As far as I know Kurt and my mother fell deeply in love with each other

Catriona Joyce (Jessie Campbell Leith’s daughter from another marriage)

In 1944, Gruber was approached by the OSS to participate in a top secret infiltration mission into Nazi Germany, an opportunity he found hard to decline.

Jessie Campbell Leith in 1943

Kurt and Jessie married in a civil ceremony in Glasgow before moving to London to be closer to where OSS was based, in preparation for the mission. His recruiting officer would be Lt Joseph Gould, an American labour law expert from New York with proven experience in trade unions. Gould had been assigned to the Office of Strategic Services’ Labour Division. It was an office dedicated to the recruitment and training of dissident workers, trade unionists, and other civilian anti-fascist collaborators for deployment in a variety of stealth operations.


According to Lt. Gould’s memoir, Kurt Gruber was part of the small cadre of volunteers recruited among London’s Free Germans to be trained by the OSS at Franklin mansion in Ruislip (later known as the Battle of Britain House). They were men with similar background as Gruber : workers, trade unionists, and socialists : all united by their hatred against Nazis, and ready to risk their lives behind enemy lines. They also had the advantage of being native German, and by virtue of their OSS training and forged paperwork, would be able to mingle with the population at their point of insertion. Sure enough, Kurt Gruber was assigned to the mission codenamed CHISEL. The mission brief was insertion into the Ruhr Valley, where Gruber was to put his miner background to good use by reporting on the status of German industry and troop movements in the area. By March 1945, the Allies have already reached the Rhine at Remagen, facing fierce resistance – including wonder weapons such as V2 rockets and Arado 234 turbojet bombers, the likes of which have never been seen before ! The situation beyond the Rhine was completely unknown. Local intelligence was needed urgently, and therefore CHISEL got its go ahead for the night of the 19th of March 1945.

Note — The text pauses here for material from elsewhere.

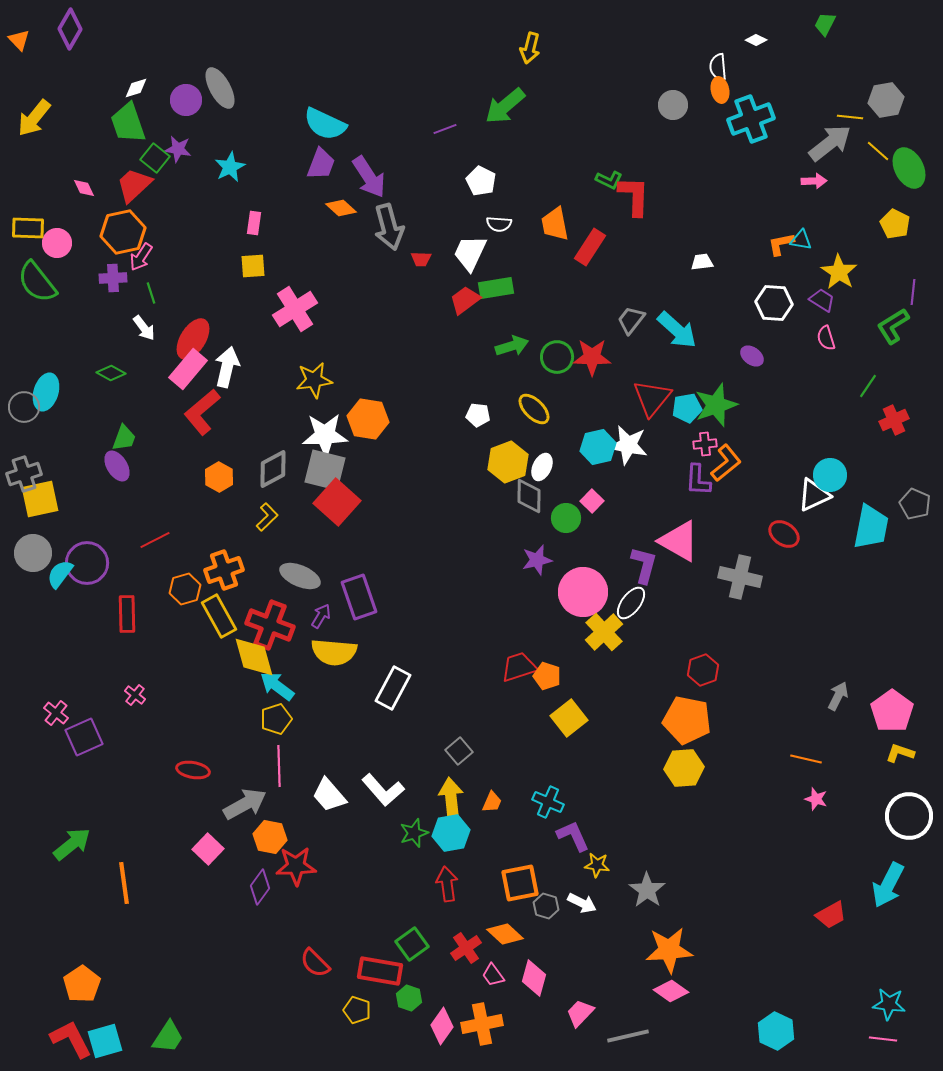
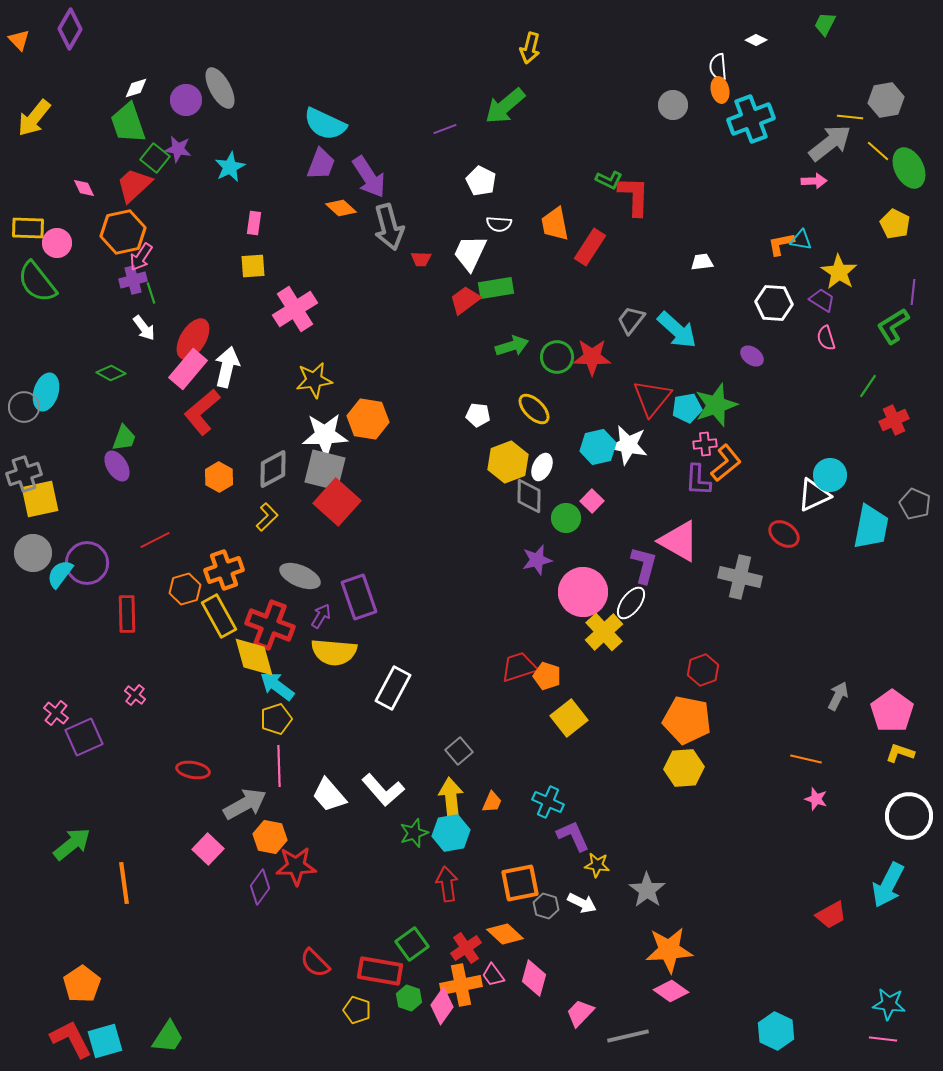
purple cross at (113, 278): moved 20 px right, 2 px down; rotated 12 degrees counterclockwise
orange cross at (482, 1024): moved 21 px left, 39 px up
pink diamond at (442, 1026): moved 20 px up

A gloss black A26 Invader, suitable for night missions over Germany (USAF Museum)

Final flight

A Douglas A26 Invader light bomber was tasked for CHISEL, and a US Marine Sergeant called Fred Brunner was assigned as Kurt Gruber’s OSS jumpmaster. The rest of the crew were pilot Oliver Emmel, Navigator John Walch, and bombardier Edward Tresemer. They flew out of Harrington airfield, which had previously hosted Operation CARPETBAGGER, a series of successful supply missions to the aid of resistance fighters over occupied France in the prelude to D-Day. This is the story of what happened that night :

The drop date was set for 19 March. Lieutenant Commander Simpson was having trouble with the Air Corps, but his difficulties appeared to be waning. The problems with the Air Corps were largely those of coordination. The 492nd Bomb Group had thought it would be given a chance to fly regular bombing sorties after it had finished supporting the maquis in France. Agent dropping was both dangerous and unglamorous. Or so it seemed, until he learned that the plane scheduled to fly CHISEL was badly in need of repair and carried a faulty radio.

Usually OSS was placed in the position of asking the Air Corps to fly deep missions, but on this occasion the roles were reversed. Simpson wanted the flight scrubbed, but the Air Corps opted to “get it over with.” The aircraft was A-26 #524.. This plane had carried out the OSS HAMMER mission to Berlin some days earlier. Now it was sitting on the tarmac at Harrington with both engines torn down. Additionally, a storm was brewing and weather all the way to the target was forecast to be marginal.

The crew assigned to fly CHISEL had never worked together.

Lieutenant Emmel, the pilot, was not fully “checked-out” in the A-26. Nevertheless, a desk-bound colonel decreed that the mission would go.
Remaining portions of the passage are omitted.